Females were found to have comparatively higher concentrations of DDTs than males and which might be due to the difference in metabolism (Dirtu et al., 2006; Kalantzi et al., 2011; Porta et al., 2012). Study by Jayatilake et al. (2013), in accordance with the present study, also found a higher prevalence of CKDu in females, that is, 16.9% compared to males which were 12.9%.

In  the   present  study,  significantly greater  proportion (63.34%) of patients in group II (CKDu) had stage V CKD as compared to group III (CKDk) (43.33%). This might be due to the fact that CKDu is slowly progressive which usually remains asymptomatic until late stages (Jayatilake et al. 2013).

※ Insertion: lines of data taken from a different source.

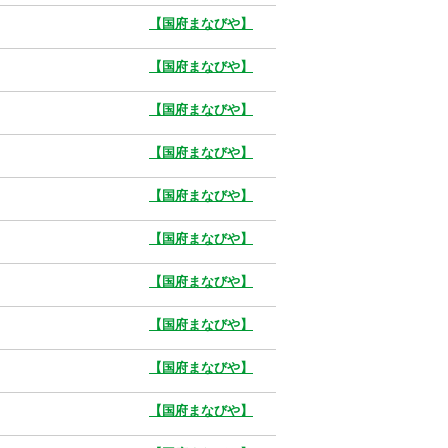
【国府まなびや】
【国府まなびや】
【国府まなびや】
【国府まなびや】
【国府まなびや】
【国府まなびや】
【国府まなびや】
【国府まなびや】
【国府まなびや】
【国府まなびや】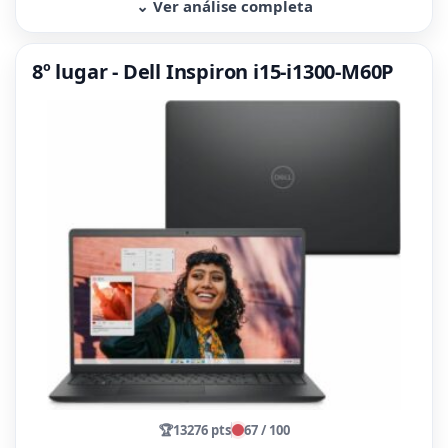
⌄ Ver análise completa
8º lugar - Dell Inspiron i15-i1300-M60P
🏆
13276 pts
67 / 100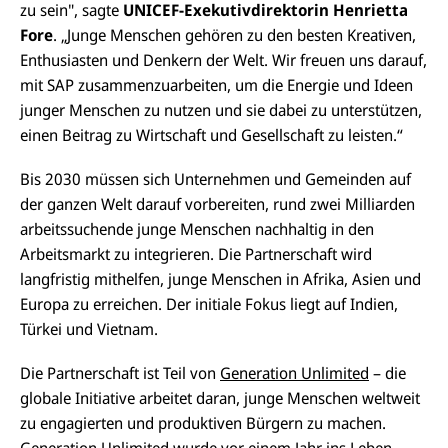
zu sein", sagte
UNICEF-Exekutivdirektorin Henrietta
Fore
. „Junge Menschen gehören zu den besten Kreativen,
Enthusiasten und Denkern der Welt. Wir freuen uns darauf,
mit SAP zusammenzuarbeiten, um die Energie und Ideen
junger Menschen zu nutzen und sie dabei zu unterstützen,
einen Beitrag zu Wirtschaft und Gesellschaft zu leisten.“
Bis 2030 müssen sich Unternehmen und Gemeinden auf
der ganzen Welt darauf vorbereiten, rund zwei Milliarden
arbeitssuchende junge Menschen nachhaltig in den
Arbeitsmarkt zu integrieren. Die Partnerschaft wird
langfristig mithelfen, junge Menschen in Afrika, Asien und
Europa zu erreichen. Der initiale Fokus liegt auf Indien,
Türkei und Vietnam.
Die Partnerschaft ist Teil von
Generation Unlimited
– die
globale Initiative arbeitet daran, junge Menschen weltweit
zu engagierten und produktiven Bürgern zu machen.
Generation Unlimited wurde vor einem Jahr ins Leben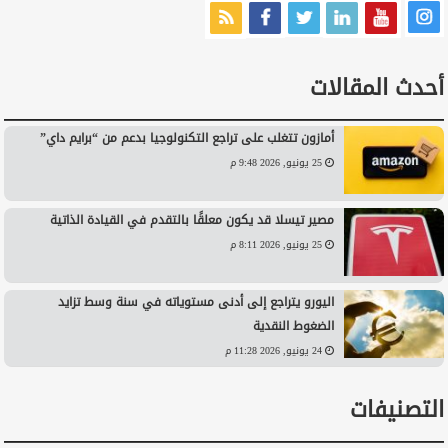
أحدث المقالات
أمازون تتغلب على تراجع التكنولوجيا بدعم من “برايم داي”
25 يونيو, 2026 9:48 م
مصير تيسلا قد يكون معلقًا بالتقدم في القيادة الذاتية
25 يونيو, 2026 8:11 م
اليورو يتراجع إلى أدنى مستوياته في سنة وسط تزايد
الضغوط النقدية
24 يونيو, 2026 11:28 م
التصنيفات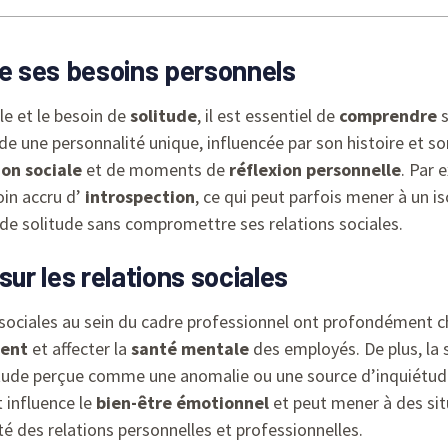
e ses besoins personnels
ale et le besoin de
solitude
, il est essentiel de
comprendre
s
e une personnalité unique, influencée par son histoire et s
on sociale
et de moments de
réflexion personnelle
. Par 
oin accru d’
introspection
, ce qui peut parfois mener à un 
de solitude sans compromettre ses relations sociales.
sur les relations sociales
sociales au sein du cadre professionnel ont profondément c
ment
et affecter la
santé mentale
des employés. De plus, la 
litude perçue comme une anomalie ou une source d’inquiétude.
 influence le
bien-être émotionnel
et peut mener à des si
ité des relations personnelles et professionnelles.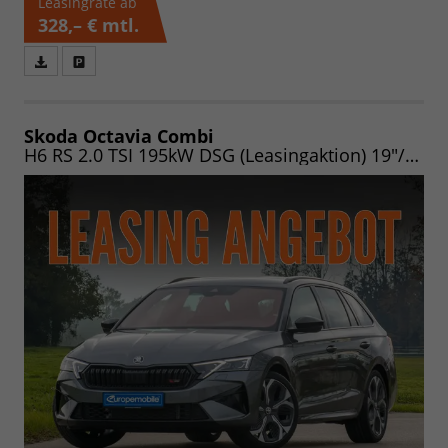
Leasingrate ab
328,– €
mtl.
Fahrzeugangebot
Parken
als
und
PDF
vergleichen
speichern/drucken
Skoda Octavia Combi
H6 RS 2.0 TSI 195kW DSG (Leasingaktion) 19"/NAV/MATRIX/PANO/AHK/EASY/HEADUP/CANTON/ASSIST/WINTER/360/UVM.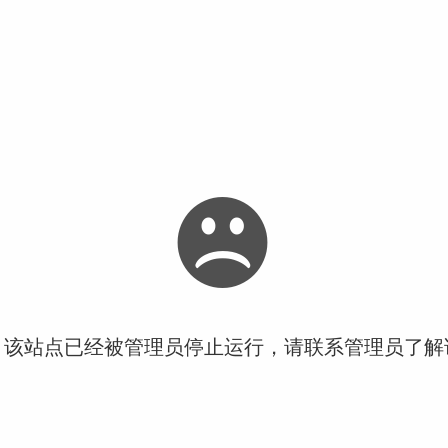
！该站点已经被管理员停止运行，请联系管理员了解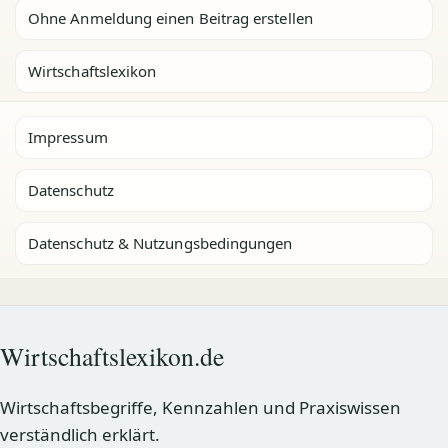
Ohne Anmeldung einen Beitrag erstellen
Wirtschaftslexikon
Impressum
Datenschutz
Datenschutz & Nutzungsbedingungen
Wirtschaftslexikon.de
Wirtschaftsbegriffe, Kennzahlen und Praxiswissen
verständlich erklärt.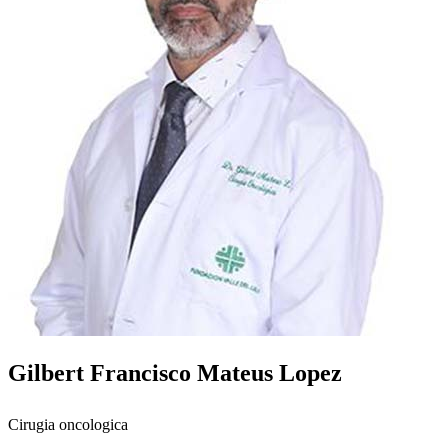
Gilbert Francisco Mateus Lopez
Cirugia oncologica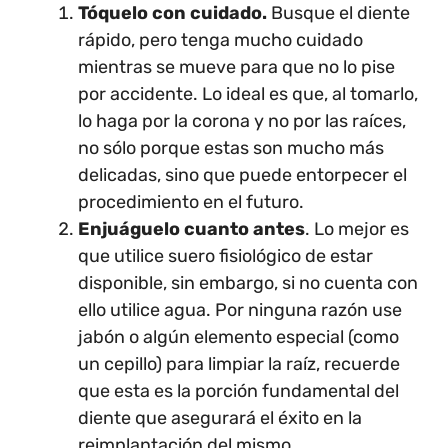
Tóquelo con cuidado.
Busque el diente
rápido, pero tenga mucho cuidado
mientras se mueve para que no lo pise
por accidente. Lo ideal es que, al tomarlo,
lo haga por la corona y no por las raíces,
no sólo porque estas son mucho más
delicadas, sino que puede entorpecer el
procedimiento en el futuro.
Enjuáguelo cuanto antes
. Lo mejor es
que utilice suero fisiológico de estar
disponible, sin embargo, si no cuenta con
ello utilice agua. Por ninguna razón use
jabón o algún elemento especial (como
un cepillo) para limpiar la raíz, recuerde
que esta es la porción fundamental del
diente que asegurará el éxito en la
reimplantación del mismo.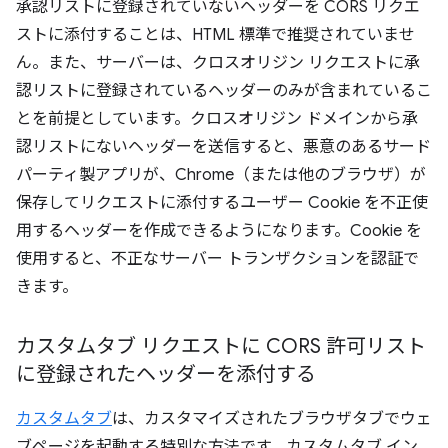
承認リストに登録されていないヘッダーを CORS リクエ
ストに添付することは、HTML 標準で推奨されていませ
ん。また、サーバーは、クロスオリジン リクエストに承
認リストに登録されているヘッダーのみが含まれているこ
とを前提としています。クロスオリジン ドメインから承
認リストにないヘッダーを送信すると、悪意のあるサード
パーティ製アプリが、Chrome（または他のブラウザ）が
保存してリクエストに添付するユーザー Cookie を不正使
用するヘッダーを作成できるようになります。Cookie を
使用すると、不正なサーバー トランザクションを認証で
きます。
カスタムタブ リクエストに CORS 許可リスト
に登録されたヘッダーを添付する
カスタムタブ
は、カスタマイズされたブラウザタブでウェ
ブページを起動する特別な方法です。カスタムタブ イン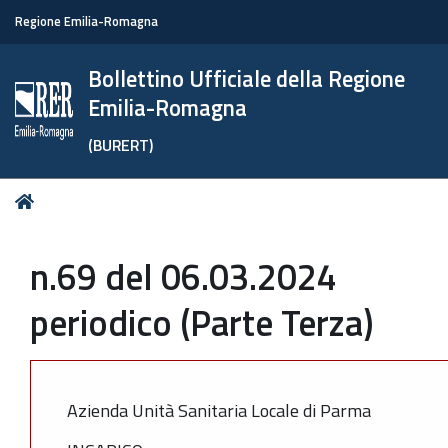
Regione Emilia-Romagna
Bollettino Ufficiale della Regione
Emilia-Romagna
(BURERT)
Tu
Home
sei
qui:
n.69 del 06.03.2024
periodico (Parte Terza)
Azienda Unità Sanitaria Locale di Parma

In the present study, median serum levels of all OCPs were higher in group II (CKDu) patients as compared to subjects in group I (HC) and group III (CKDk) and were increasing with the increasing stage of CKD. Serum levels of α-HCH, β-HCH, total HCH, α-endosulfan and p,p’-DDE were significantly higher in group II (CKDu) patients as compared to other study groups (I and III) and the difference was statistically significant (p=<0.05). The TPL, which represents sum of all pesticides detected, was also observed to be higher in patients of group II (CKDu) and the difference was highly significant (p=<0.001).

Overall, a negative correlation of eGFR with serum OCP levels, which was statistically significant for β-HCH, g-HCH, total HCH, p.p’-DDE and TPL.

With the growing evidence of role of OCPs in causing CKDu, this study indicates the importance of investigating the association of serum OCP levels in CKDu patients in a larger population. CKDu is a slowly progressive disease, somewhere starting in 2nd to 3rd decade, and usually asymptomatic till advanced stages. Peripheral edema and hypertension are not encountered frequently. These findings present a challenge for developers of CKD detection programs, as these patients do not exhibit the usual parameters that define high risk for CKD such as hypertension or diabetes and patients usually seek medical consultation in advanced stages.


 CONCLUSION

CKDu  affects   individuals   of   younger   age   group  as compared to CKDk and has a female preponderance. Patients of CKDu have higher serum OCP levels when compared with the patients of CKDk. There levels increased with the increasing stage of CKD indicating worsening of renal dysfunction with higher serum OCP levels. Patients of CKDu present in advanced stages of CKD in comparison to the patients of CKDk patients. Severity of renal dysfunction is more in CKDu patients when compared with patients of CKDk, which manifests as lower hemoglobin and serum albumin concentrations, higher blood urea and serum creatinine levels, and higher urinary albumin excretion. eGFR shows progressive decline with advancing stage of chronic kidney disease and this decline is more in CKDu affected patients in comparison to CKDk patients. There is a negative correlation between serum OCP levels and eGFR, which was statistically significant (p=<0.05) with β-HCH, g-HCH, total HCH, p,p'-DDE and total pesticide load.


 CONFLICT OF INTERESTS

The authors have not declared any conflict of interests.


 ACKNOWLEDGMENTS

The authors thank Department of Biochemistry of UCMS and GTB hospital for their support cooperation.